As for China, a federal law enforcement official who deals with intelligence matters said the nation “continues to pose a threat,” particularly an economic espionage threat, and a State Department official said the U.S. government has “concerns for all Americans traveling to China under all circumstances.”
“Although the Expo may concentrate more business people together during a short time period, that does not change the risk,” said the State Department official, who spoke on the condition of anonymity.
But, the official said, Americans from U.S. firms have likely taken precautions, since “most of those companies have been doing business in China for years and know the drill.”
In addition, the State Department’s Overseas Advisory Council warns and educates private businesses about potential threats and methods for protecting sensitive information.
China has spent $45 billion to host the World’s Expo, which opens Friday night with a ceremony and fireworks display.
The United States has spent more than $60 million to participate and build a pavilion representing America, with financial support from several major U.S. companies, including Boeing, PepsiCo, General Electric, and Proctor and Gamble.

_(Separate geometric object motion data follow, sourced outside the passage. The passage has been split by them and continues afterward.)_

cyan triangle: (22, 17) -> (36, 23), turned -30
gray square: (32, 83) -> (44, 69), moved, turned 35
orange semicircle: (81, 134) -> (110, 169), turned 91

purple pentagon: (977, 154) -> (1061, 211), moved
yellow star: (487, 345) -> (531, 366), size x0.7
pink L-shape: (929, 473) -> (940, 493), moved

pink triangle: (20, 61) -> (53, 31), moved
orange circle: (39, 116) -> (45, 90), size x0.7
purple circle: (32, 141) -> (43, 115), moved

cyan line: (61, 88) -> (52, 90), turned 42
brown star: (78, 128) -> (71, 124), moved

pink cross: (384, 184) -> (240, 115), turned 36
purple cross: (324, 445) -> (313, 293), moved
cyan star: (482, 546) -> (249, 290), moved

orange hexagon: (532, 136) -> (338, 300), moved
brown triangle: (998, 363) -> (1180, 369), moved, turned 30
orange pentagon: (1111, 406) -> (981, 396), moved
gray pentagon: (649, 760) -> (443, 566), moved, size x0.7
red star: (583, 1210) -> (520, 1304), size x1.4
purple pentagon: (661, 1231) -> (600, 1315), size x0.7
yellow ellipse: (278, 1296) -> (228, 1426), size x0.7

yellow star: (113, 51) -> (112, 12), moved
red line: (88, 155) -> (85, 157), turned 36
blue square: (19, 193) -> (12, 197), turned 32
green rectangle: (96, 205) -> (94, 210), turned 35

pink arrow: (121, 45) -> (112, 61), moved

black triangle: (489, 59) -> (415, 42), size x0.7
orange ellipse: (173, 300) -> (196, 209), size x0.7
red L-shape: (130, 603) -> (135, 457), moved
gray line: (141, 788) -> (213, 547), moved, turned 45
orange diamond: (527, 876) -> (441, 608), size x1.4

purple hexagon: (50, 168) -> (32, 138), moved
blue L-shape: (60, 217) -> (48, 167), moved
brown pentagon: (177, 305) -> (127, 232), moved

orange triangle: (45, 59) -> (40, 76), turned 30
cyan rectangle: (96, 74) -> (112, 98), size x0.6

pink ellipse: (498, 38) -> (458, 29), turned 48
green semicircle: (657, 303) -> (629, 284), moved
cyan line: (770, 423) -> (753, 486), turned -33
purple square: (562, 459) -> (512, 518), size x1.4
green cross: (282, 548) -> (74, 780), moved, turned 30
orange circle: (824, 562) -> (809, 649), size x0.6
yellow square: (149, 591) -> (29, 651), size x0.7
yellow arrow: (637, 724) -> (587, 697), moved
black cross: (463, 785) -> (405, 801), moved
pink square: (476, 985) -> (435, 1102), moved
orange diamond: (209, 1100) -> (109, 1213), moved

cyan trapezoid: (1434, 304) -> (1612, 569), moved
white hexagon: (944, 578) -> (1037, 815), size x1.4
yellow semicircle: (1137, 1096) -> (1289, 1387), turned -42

In a letter to the American Chamber of Commerce in Shanghai, U.S. Secretary of State Hillary Clinton said it is “crucial for the United States to be present” and support the Expo’s environmental theme of “Better City, Better Life.”
Meanwhile, the World Expo’s promotional video said China “loves international communication and world peace.”
“Because China is undergoing a reform and opening process, it needs to expand exchanges and learn from the development experiences of other countries by hosting this successful and unforgettable World Expo,” the video said.
In fact, China is likely to become the world’s second largest economy later this year, according the U.S. intelligence community’s annual threat assessment for 2010.
Presenting the assessment to Congress in February, Director of National Intelligence Dennis Blair noted that China has played a “central role” in the response to the global economic crisis.
“[China] has served as one of the key engines for global recovery, reinforcing perceptions of its increasing economic and diplomatic influence,” he said.
Fox News requested comment for this article from the Chinese Embassy in Washington, but no response was provided.